* YOUR TASK *
For each line below, check for the word "области", then state how many lines contain it, with no other output.

* EXTRACTED MATERIAL *
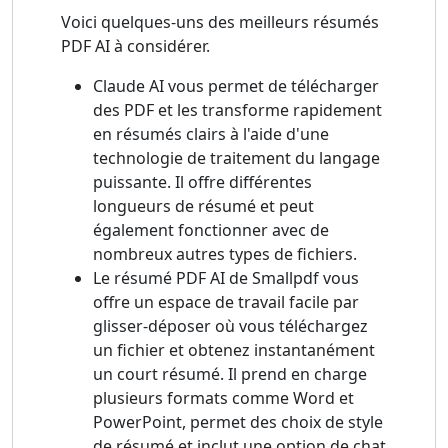
Voici quelques-uns des meilleurs résumés
PDF AI à considérer.
Claude AI vous permet de télécharger
des PDF et les transforme rapidement
en résumés clairs à l'aide d'une
technologie de traitement du langage
puissante. Il offre différentes
longueurs de résumé et peut
également fonctionner avec de
nombreux autres types de fichiers.
Le résumé PDF AI de Smallpdf vous
offre un espace de travail facile par
glisser-déposer où vous téléchargez
un fichier et obtenez instantanément
un court résumé. Il prend en charge
plusieurs formats comme Word et
PowerPoint, permet des choix de style
de résumé et inclut une option de chat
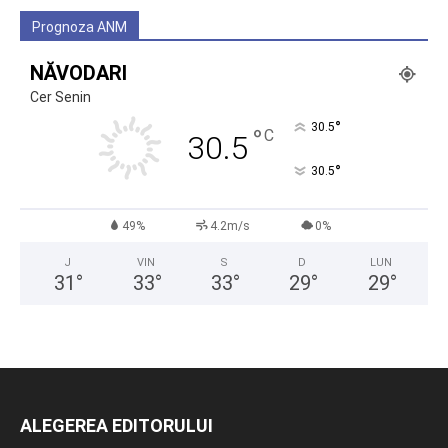
Prognoza ANM
NĂVODARI
Cer Senin
°
30.5
°
C
30.5
°
30.5
49%
4.2m/s
0%
J
VIN
S
D
LUN
31
°
33
°
33
°
29
°
29
°
ALEGEREA EDITORULUI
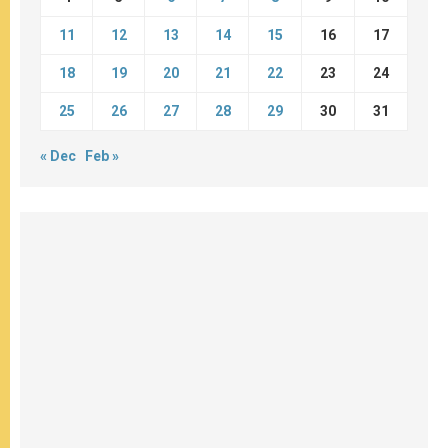
11
12
13
14
15
16
17
18
19
20
21
22
23
24
25
26
27
28
29
30
31
« Dec
Feb »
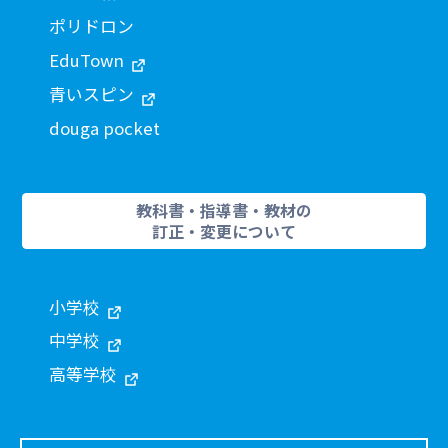
ポリドロン
EduTown
青いスピン
douga pocket
教科書・指導書・教材の
訂正・変更について
小学校
中学校
高等学校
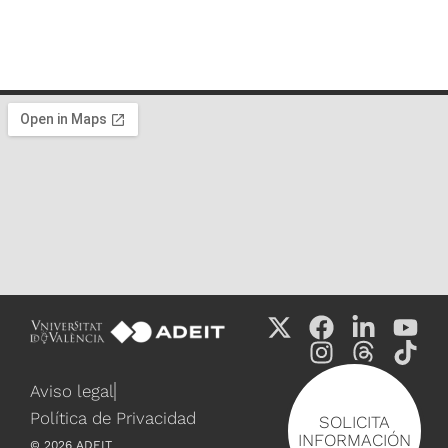
Aviso legal
Política de Privacidad
SOLICITA
INFORMACIÓN
©
2026
ADEIT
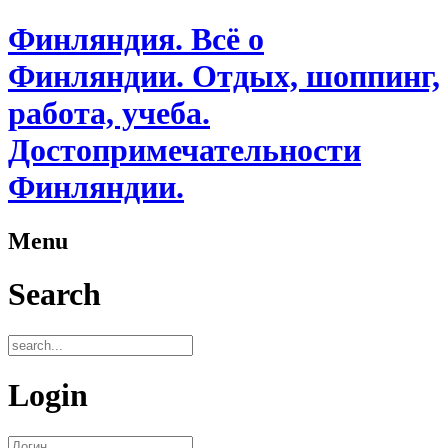
Финляндия. Всё о
Финляндии. Отдых, шоппинг,
работа, учеба.
Достопримечательности
Финляндии.
Menu
Search
Login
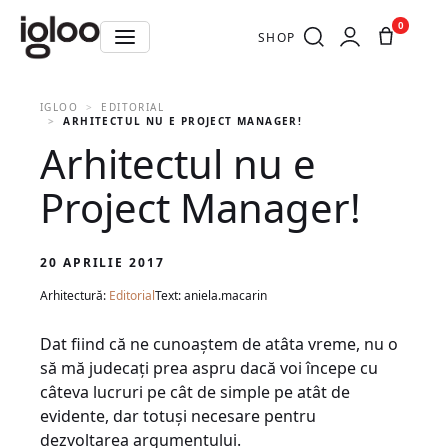
0
SHOP
IGLOO
EDITORIAL
ARHITECTUL NU E PROJECT MANAGER!
Arhitectul nu e
Project Manager!
20 APRILIE 2017
Arhitectură:
Editorial
Text: aniela.macarin
Dat fiind că ne cunoaștem de atâta vreme, nu o
să mă judecați prea aspru dacă voi începe cu
câteva lucruri pe cât de simple pe atât de
evidente, dar totuși necesare pentru
dezvoltarea argumentului.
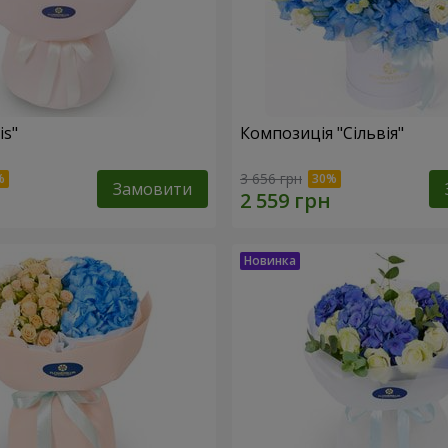
is"
Композиція "Сільвія"
3 656 грн
Замовити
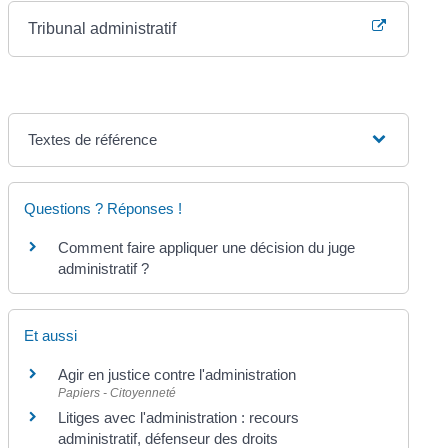
Tribunal administratif
Textes de référence
Questions ? Réponses !
Comment faire appliquer une décision du juge
administratif ?
Et aussi
Agir en justice contre l'administration
Papiers - Citoyenneté
Litiges avec l'administration : recours
administratif, défenseur des droits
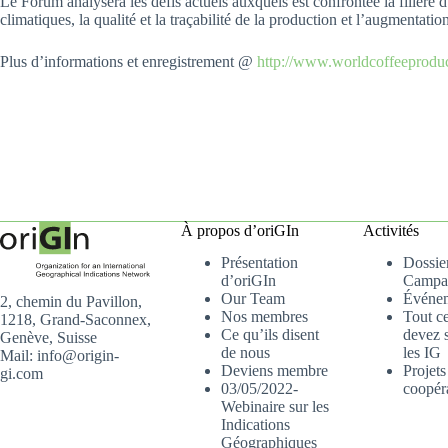
Le Forum analysera les défis actuels auxquels est confrontée la filière du
climatiques, la qualité et la traçabilité de la production et l’augmenta
Plus d’informations et enregistrement @
http://www.worldcoffeeproduc
À propos d’oriGIn
Activités
Présentation
Dossier
d’oriGIn
Campa
Our Team
Événe
2, chemin du Pavillon,
Nos membres
Tout c
1218, Grand-Saconnex,
Ce qu’ils disent
devez s
Genève, Suisse
de nous
les IG
Mail: info@origin-
Deviens membre
Projets
gi.com
03/05/2022-
coopér
Webinaire sur les
Indications
Géographiques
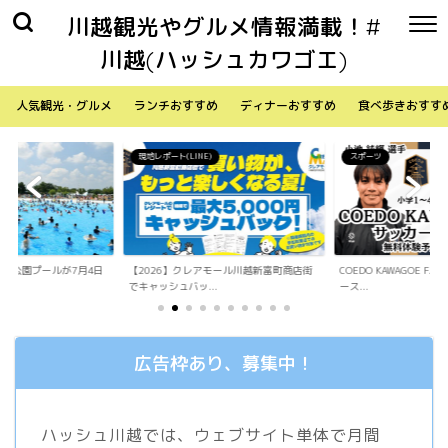
川越観光やグルメ情報満載！#
川越(ハッシュカワゴエ)
人気観光・グルメ
ランチおすすめ
ディナーおすすめ
食べ歩きおすす
)
スポーツ
生活
アモール川越新富町商店街
COEDO KAWAGOE F.Cが小学生向けサッカ
「Sky Walker 70
.
ース...
内ア...
広告枠あり、募集中！
ハッシュ川越では、ウェブサイト単体で月間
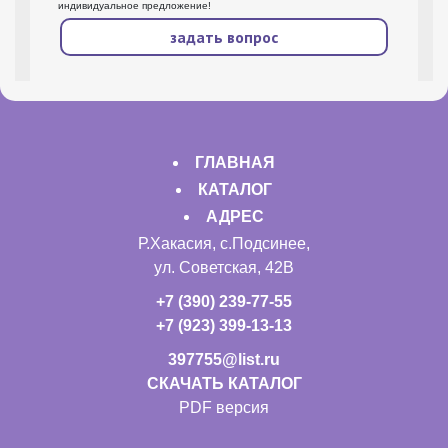
индивидуальное предложение!
задать вопрос
ГЛАВНАЯ
КАТАЛОГ
АДРЕС
Р.Хакасия, с.Подсинее,
ул. Советская, 42В
+7 (390) 239-77-55
+7 (923) 399-13-13
397755@list.ru
СКАЧАТЬ КАТАЛОГ
PDF версия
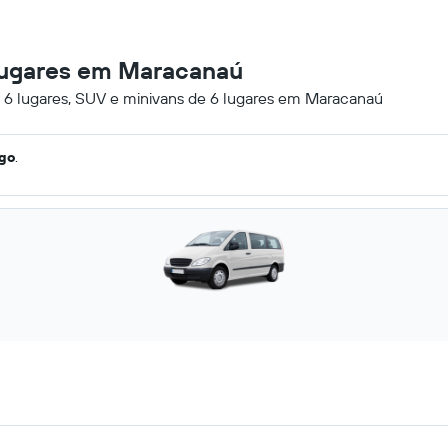
 lugares em Maracanaú
e 6 lugares, SUV e minivans de 6 lugares em Maracanaú
ago
.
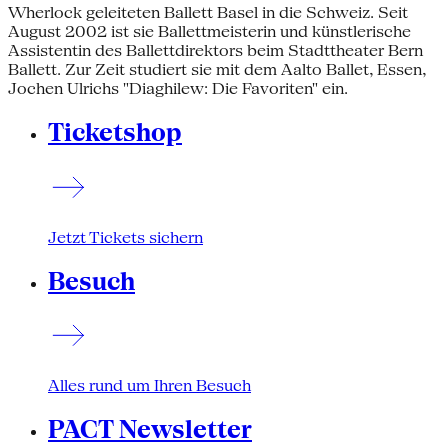
Wherlock geleiteten Ballett Basel in die Schweiz. Seit
August 2002 ist sie Ballettmeisterin und künstlerische
Assistentin des Ballettdirektors beim Stadttheater Bern
Ballett. Zur Zeit studiert sie mit dem Aalto Ballet, Essen,
Jochen Ulrichs "Diaghilew: Die Favoriten" ein.
Ticketshop
Jetzt Tickets sichern
Besuch
Alles rund um Ihren Besuch
PACT Newsletter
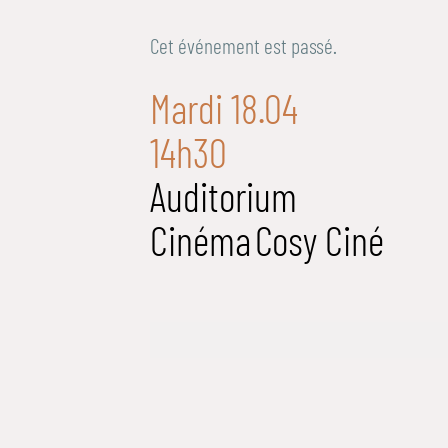
Cet événement est passé.
Mardi 18.04
14h30
Auditorium
Cinéma
Cosy Ciné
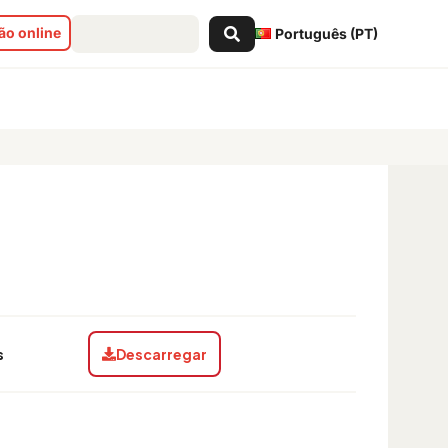
Search
o online
Português (PT)
...
s
Descarregar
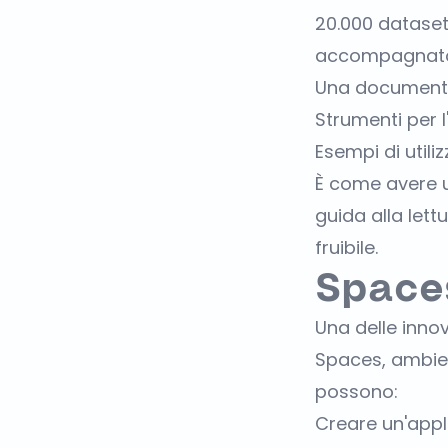
20.000 dataset.
accompagnato
Una documenta
Strumenti per l'
Esempi di utiliz
È come avere u
guida alla lett
fruibile.
Space
Una delle innov
Spaces, ambient
possono:
Creare un'appl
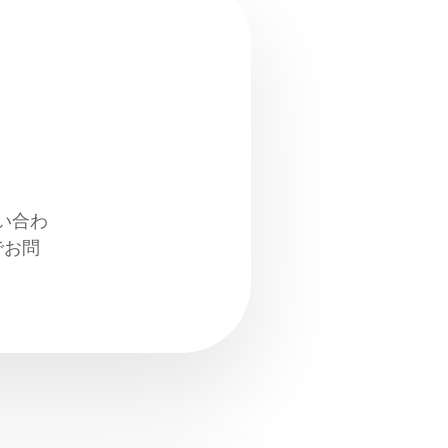
い合わ
でお問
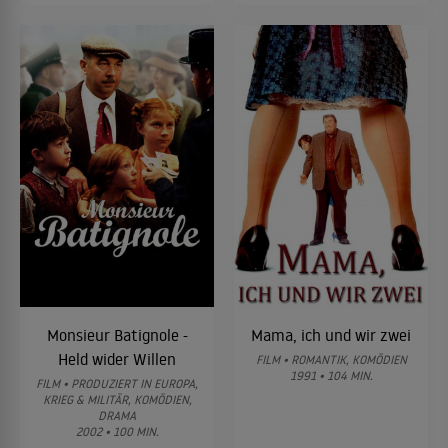
Monsieur Batignole -
Mama, ich und wir zwei
Held wider Willen
FILM • ROMANTIK, KOMÖDIEN
1991 • 104 MIN.
FILM • PRODUZIERT IN EUROPA,
KRIEG & MILITÄR, KOMÖDIEN,
DRAMA
2002 • 100 MIN.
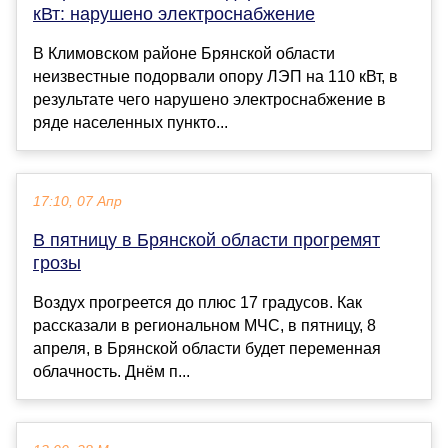
кВт: нарушено электроснабжение
В Климовском районе Брянской области
неизвестные подорвали опору ЛЭП на 110 кВт, в
результате чего нарушено электроснабжение в
ряде населенных пункто...
17:10, 07 Апр
В пятницу в Брянской области прогремят
грозы
Воздух прогреется до плюс 17 градусов. Как
рассказали в региональном МЧС, в пятницу, 8
апреля, в Брянской области будет переменная
облачность. Днём п...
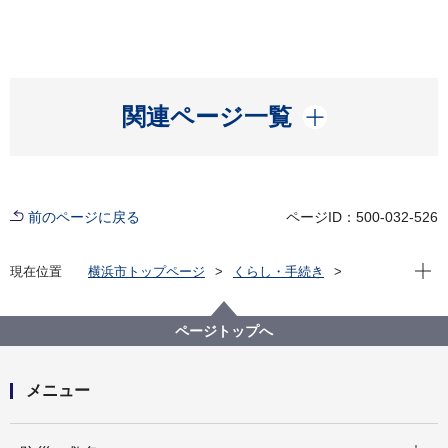
開く
関連ページ一覧
前のページに戻る
ページID：500-032-526
現在位
現在位置
横浜市トップページ
くらし・手続き
市民協働・学び
図書館
各図書館
神奈川図書館
神奈川区デジタルライブラリー
（４）中央南部エリア
ページトップへ
中央卸売市場付近 幸ケ谷小学校旧校舎３
メニュー
開く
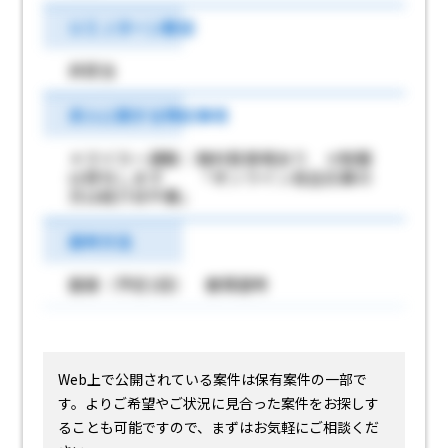
ＵＩＪターン歓迎
非該当
求人に関する特記事項
＊マイカー通勤：無料駐車場あり ＊制服
は貸与します 「オンライン自主応募の
方は紹介状不要」
選考方法
面接（予定1回） 書類選考
Web上で公開されている案件は保有案件の一部で
す。
よりご希望やご状況に見合った案件をお探しす
ることも可能ですので、まずはお気軽にご相談くだ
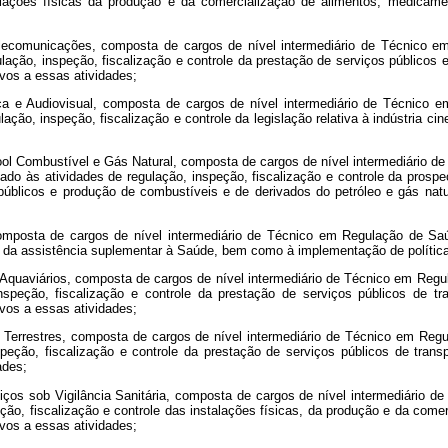
stalações físicas da produção e da comercialização de alimentos, medica
elecomunicações, composta de cargos de nível intermediário de Técnico e
gulação, inspeção, fiscalização e controle da prestação de serviços públi
vos a essas atividades;
ca e Audiovisual, composta de cargos de nível intermediário de Técnico e
lação, inspeção, fiscalização e controle da legislação relativa à indústria 
cool Combustível e Gás Natural, composta de cargos de nível intermediário 
zado às atividades de regulação, inspeção, fiscalização e controle da prospe
 públicos e produção de combustíveis e de derivados do petróleo e gás na
omposta de cargos de nível intermediário de Técnico em Regulação de Saú
le da assistência suplementar à Saúde, bem como à implementação de política
Aquaviários, composta de cargos de nível intermediário de Técnico em Regu
speção, fiscalização e controle da prestação de serviços públicos de tra
vos a essas atividades;
Terrestres, composta de cargos de nível intermediário de Técnico em Regu
peção, fiscalização e controle da prestação de serviços públicos de trans
ades;
ços sob Vigilância Sanitária, composta de cargos de nível intermediário de
peção, fiscalização e controle das instalações físicas, da produção e da co
vos a essas atividades;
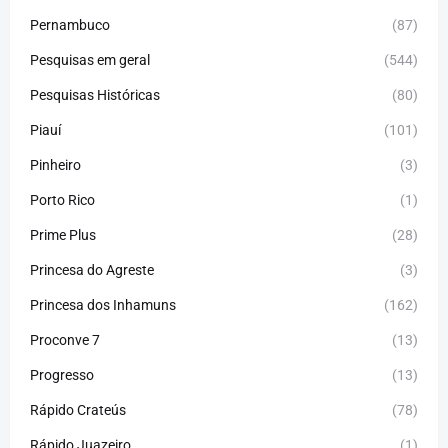
Pernambuco
(87)
Pesquisas em geral
(544)
Pesquisas Históricas
(80)
Piauí
(101)
Pinheiro
(3)
Porto Rico
(1)
Prime Plus
(28)
Princesa do Agreste
(3)
Princesa dos Inhamuns
(162)
Proconve 7
(13)
Progresso
(13)
Rápido Crateús
(78)
Rápido Juazeiro
(1)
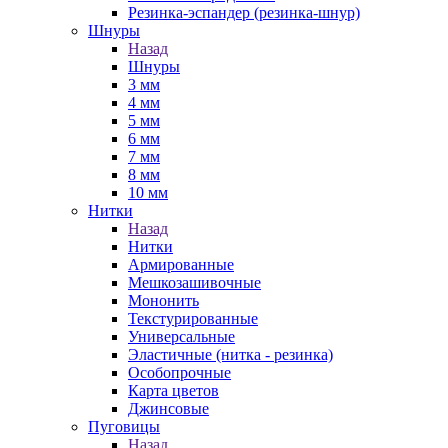
Резинка-эспандер (резинка-шнур)
Шнуры
Назад
Шнуры
3 мм
4 мм
5 мм
6 мм
7 мм
8 мм
10 мм
Нитки
Назад
Нитки
Армированные
Мешкозашивочные
Мононить
Текстурированные
Универсальные
Эластичные (нитка - резинка)
Особопрочные
Карта цветов
Джинсовые
Пуговицы
Назад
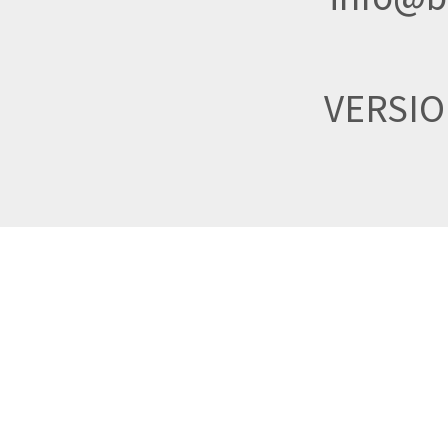
VERSI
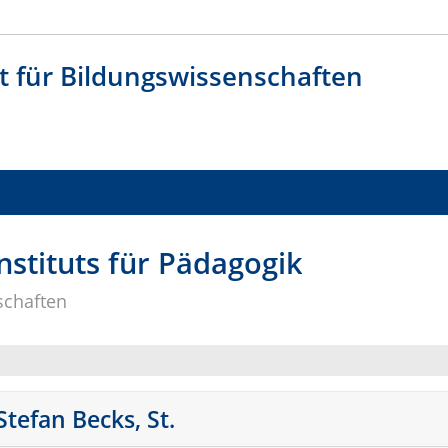
t für Bildungswissenschaften
nstituts für Pädagogik
schaften
Stefan Becks, St.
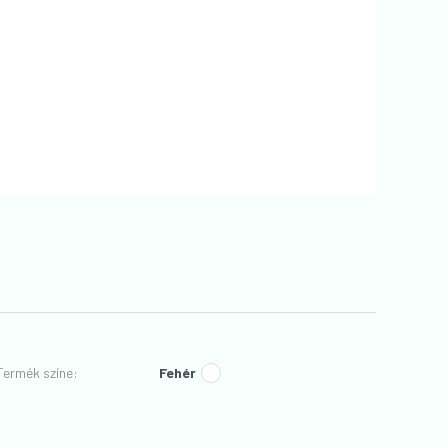
Termék színe
:
Fehér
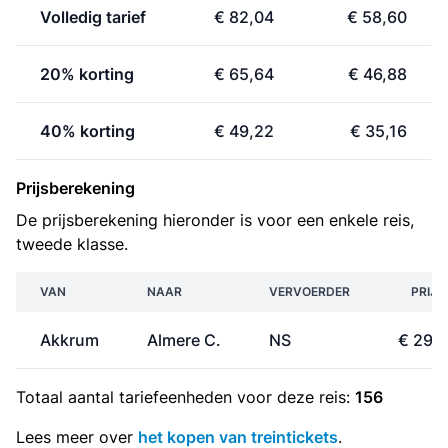
Volledig tarief
€ 82,04
€ 58,60
20% korting
€ 65,64
€ 46,88
40% korting
€ 49,22
€ 35,16
Prijsberekening
De prijsberekening hieronder is voor een enkele reis,
tweede klasse.
VAN
NAAR
VERVOERDER
PRIJS
Akkrum
Almere C.
NS
€ 29,
Totaal aantal
tariefeenheden
voor deze reis:
156
Lees meer over
het kopen van treintickets
.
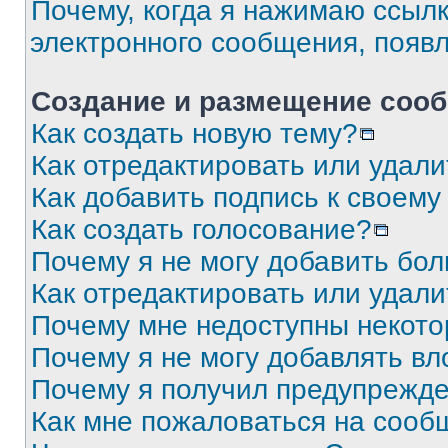
Почему, когда я нажимаю ссыл
электронного сообщения, появ
Создание и размещение соо
Как создать новую тему?
Как отредактировать или удал
Как добавить подпись к своем
Как создать голосование?
Почему я не могу добавить бо
Как отредактировать или удали
Почему мне недоступны некот
Почему я не могу добавлять в
Почему я получил предупрежд
Как мне пожаловаться на сооб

* EXERCISE RESULT *
3